* _Exercise details_: Gather the lines below that include the string "persona", copying each in full.

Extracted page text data
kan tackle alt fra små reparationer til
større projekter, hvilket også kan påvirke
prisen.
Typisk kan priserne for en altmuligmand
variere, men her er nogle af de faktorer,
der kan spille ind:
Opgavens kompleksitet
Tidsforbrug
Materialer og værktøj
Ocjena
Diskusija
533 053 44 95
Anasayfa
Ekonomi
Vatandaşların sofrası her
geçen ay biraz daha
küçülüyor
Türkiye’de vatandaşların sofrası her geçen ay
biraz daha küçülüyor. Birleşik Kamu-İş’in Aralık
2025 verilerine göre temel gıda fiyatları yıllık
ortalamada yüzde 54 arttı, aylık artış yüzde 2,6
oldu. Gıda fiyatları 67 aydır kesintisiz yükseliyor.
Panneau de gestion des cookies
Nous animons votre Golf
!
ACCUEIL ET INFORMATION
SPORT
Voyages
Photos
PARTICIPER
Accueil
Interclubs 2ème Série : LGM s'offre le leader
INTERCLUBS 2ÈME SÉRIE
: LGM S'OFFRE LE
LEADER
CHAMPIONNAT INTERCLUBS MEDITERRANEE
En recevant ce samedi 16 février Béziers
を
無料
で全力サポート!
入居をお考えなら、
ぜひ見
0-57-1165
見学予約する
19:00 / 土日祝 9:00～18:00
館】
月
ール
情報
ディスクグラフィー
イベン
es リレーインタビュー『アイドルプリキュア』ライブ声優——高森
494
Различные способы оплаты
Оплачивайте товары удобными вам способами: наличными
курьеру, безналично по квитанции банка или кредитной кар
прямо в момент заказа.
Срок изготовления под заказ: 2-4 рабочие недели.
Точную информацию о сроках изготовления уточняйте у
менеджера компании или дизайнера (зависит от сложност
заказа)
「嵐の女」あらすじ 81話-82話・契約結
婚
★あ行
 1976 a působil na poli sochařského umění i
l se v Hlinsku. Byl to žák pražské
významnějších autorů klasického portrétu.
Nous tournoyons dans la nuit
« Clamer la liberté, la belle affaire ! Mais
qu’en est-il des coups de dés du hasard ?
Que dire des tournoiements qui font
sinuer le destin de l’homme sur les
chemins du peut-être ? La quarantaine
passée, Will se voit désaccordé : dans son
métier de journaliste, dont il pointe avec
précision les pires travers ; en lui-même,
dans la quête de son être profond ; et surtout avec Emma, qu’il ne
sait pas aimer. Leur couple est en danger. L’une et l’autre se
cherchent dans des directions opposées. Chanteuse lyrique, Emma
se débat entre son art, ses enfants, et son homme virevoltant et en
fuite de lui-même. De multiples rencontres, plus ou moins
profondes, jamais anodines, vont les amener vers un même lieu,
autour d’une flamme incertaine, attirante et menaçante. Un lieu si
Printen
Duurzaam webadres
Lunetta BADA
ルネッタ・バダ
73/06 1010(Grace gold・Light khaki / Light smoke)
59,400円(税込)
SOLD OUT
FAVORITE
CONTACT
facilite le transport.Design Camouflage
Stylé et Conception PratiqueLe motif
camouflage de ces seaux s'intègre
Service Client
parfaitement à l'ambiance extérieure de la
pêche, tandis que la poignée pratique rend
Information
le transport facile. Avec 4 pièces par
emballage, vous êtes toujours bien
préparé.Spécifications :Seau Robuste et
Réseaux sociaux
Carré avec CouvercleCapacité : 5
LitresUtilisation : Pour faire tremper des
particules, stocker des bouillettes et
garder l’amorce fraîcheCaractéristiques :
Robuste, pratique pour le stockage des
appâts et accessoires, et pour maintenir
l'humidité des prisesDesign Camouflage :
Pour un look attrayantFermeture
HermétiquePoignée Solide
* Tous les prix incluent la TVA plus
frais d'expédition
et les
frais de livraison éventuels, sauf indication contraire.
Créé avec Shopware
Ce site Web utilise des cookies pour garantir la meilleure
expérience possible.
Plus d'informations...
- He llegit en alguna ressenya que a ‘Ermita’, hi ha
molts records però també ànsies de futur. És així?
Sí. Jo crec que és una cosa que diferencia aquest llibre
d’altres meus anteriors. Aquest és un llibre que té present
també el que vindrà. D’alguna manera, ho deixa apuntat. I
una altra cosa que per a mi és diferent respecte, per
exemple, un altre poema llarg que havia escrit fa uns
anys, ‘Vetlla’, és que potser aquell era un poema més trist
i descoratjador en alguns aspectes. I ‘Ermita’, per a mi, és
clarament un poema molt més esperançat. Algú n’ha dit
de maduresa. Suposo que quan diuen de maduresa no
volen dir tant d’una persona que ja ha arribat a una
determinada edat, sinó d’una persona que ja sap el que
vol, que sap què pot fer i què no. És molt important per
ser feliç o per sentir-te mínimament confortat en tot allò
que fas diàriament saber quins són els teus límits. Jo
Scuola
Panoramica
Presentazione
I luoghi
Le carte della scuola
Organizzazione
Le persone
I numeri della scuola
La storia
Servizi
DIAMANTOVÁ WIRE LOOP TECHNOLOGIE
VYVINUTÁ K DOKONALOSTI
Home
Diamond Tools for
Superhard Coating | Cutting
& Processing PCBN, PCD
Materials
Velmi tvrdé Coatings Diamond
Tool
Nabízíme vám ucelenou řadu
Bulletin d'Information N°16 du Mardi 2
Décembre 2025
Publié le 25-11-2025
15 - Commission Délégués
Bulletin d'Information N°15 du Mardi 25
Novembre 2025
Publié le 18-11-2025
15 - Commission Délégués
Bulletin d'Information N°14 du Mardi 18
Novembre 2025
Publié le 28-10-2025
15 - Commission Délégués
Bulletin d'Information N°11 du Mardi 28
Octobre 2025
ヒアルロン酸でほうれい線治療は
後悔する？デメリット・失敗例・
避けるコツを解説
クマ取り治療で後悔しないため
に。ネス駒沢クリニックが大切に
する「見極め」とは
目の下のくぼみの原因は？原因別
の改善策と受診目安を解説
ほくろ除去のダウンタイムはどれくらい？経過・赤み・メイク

* _Exercise answer_:
volen dir tant d’una persona que ja ha arribat a una
determinada edat, sinó d’una persona que ja sap el que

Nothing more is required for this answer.